İhale alıcısı davacı, ihalenin feshedilebileceğini öngörerek ihaleye katılmıştır

Başlatan Özgür KOCA, 05 Aralık 2023, 12:59:32

« önceki - sonraki »

0 Üyeler ve 1 Ziyaretçi konuyu incelemekte.

avatar_Özgür KOCA
T.C.
YARGITAY
4. Hukuk Dairesi

ESAS NO   : 2019/3127
KARAR NO: 2021/7447



Davacı N.Y. vekili Av.
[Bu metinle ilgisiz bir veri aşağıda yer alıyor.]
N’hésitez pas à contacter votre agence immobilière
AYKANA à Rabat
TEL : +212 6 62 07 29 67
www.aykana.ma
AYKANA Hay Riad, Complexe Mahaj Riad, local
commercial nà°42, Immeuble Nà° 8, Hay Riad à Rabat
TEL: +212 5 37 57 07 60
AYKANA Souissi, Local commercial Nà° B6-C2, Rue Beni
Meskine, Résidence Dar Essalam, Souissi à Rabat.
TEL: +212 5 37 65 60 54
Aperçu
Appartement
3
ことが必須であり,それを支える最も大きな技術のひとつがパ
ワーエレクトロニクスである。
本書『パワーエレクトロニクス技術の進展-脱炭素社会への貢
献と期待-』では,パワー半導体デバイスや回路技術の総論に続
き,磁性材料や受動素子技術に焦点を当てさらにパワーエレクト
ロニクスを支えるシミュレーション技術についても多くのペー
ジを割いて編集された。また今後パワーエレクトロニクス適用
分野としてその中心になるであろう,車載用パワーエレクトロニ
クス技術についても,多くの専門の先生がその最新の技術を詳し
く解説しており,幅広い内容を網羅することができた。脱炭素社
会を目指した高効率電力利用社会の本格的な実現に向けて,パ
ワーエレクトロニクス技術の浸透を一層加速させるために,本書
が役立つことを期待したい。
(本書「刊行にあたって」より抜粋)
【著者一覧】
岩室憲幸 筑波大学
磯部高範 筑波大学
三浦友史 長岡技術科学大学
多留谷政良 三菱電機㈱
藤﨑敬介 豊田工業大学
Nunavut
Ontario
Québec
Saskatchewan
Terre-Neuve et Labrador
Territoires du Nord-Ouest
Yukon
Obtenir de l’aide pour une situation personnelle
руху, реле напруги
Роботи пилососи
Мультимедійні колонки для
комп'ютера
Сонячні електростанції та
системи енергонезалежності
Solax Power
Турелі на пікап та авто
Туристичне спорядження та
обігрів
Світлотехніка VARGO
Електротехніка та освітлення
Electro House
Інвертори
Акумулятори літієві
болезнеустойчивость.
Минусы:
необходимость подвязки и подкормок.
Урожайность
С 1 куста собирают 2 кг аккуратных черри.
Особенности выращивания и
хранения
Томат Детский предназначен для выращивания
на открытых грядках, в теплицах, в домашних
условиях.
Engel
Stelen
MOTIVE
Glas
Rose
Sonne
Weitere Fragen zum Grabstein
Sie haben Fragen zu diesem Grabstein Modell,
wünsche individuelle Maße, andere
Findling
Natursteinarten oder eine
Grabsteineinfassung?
M.K. tarafından, davalılar Adalet Bakanlığı ve Türkiye Ekonomi Bankası A.Ş aleyhine 18/11/2016 gününde verilen dilekçe ile İİK'nın 5. maddesi uyarınca icra memurunun kusurundan kaynaklanan tazminat istenmesi üzerine İlk Derece Mahkemesince yapılan yargılama sonunda; davalının davalı Bakanlık yönünden kabulüne, davalı banka yönünden husumet yokluğundan reddine dair verilen 25/10/2018 günlü kararına karşı davalı Bakanlık vekilinin istinaf başvurusu üzerine yapılan incelemede; davalı Bakanlık vekilinin istinaf başvurusunun HMK 353/1-b.1 maddesi uyarınca esastan reddine dair Adana Bölge Adliye Mahkemesi 3. Hukuk Dairesince verilen 17/09/2019 günlü kararın Yargıtayca incelenmesi davalı Bakanlık vekili tarafından süresi içinde istenilmekle, temyiz dilekçesinin kabulüne karar verildikten sonra tetkik hâkimi tarafından hazırlanan rapor ile dosya içerisindeki kağıtlar incelenerek gereği görüşüldü.
 
KARAR
1) Dosyadaki yazılara, kararın dayandığı delillerle yasaya uygun gerektirici nedenlere ve HMK'nın 355. maddesindeki kamu düzenine aykırılık halleri resen gözetilmek üzere istinaf incelemesinin istinaf dilekçesinde belirtilen sebeplerle sınırlı olarak yapılacağı kuralına uygun biçimde inceleme yapılıp karar verilmiş ve verilen kararda bir isabetsizlik görülmemiş olmasına göre davalı Bakanlık vekilinin aşağıdaki bendin kapsamı dışında kalan temyiz itirazları reddedilmelidir.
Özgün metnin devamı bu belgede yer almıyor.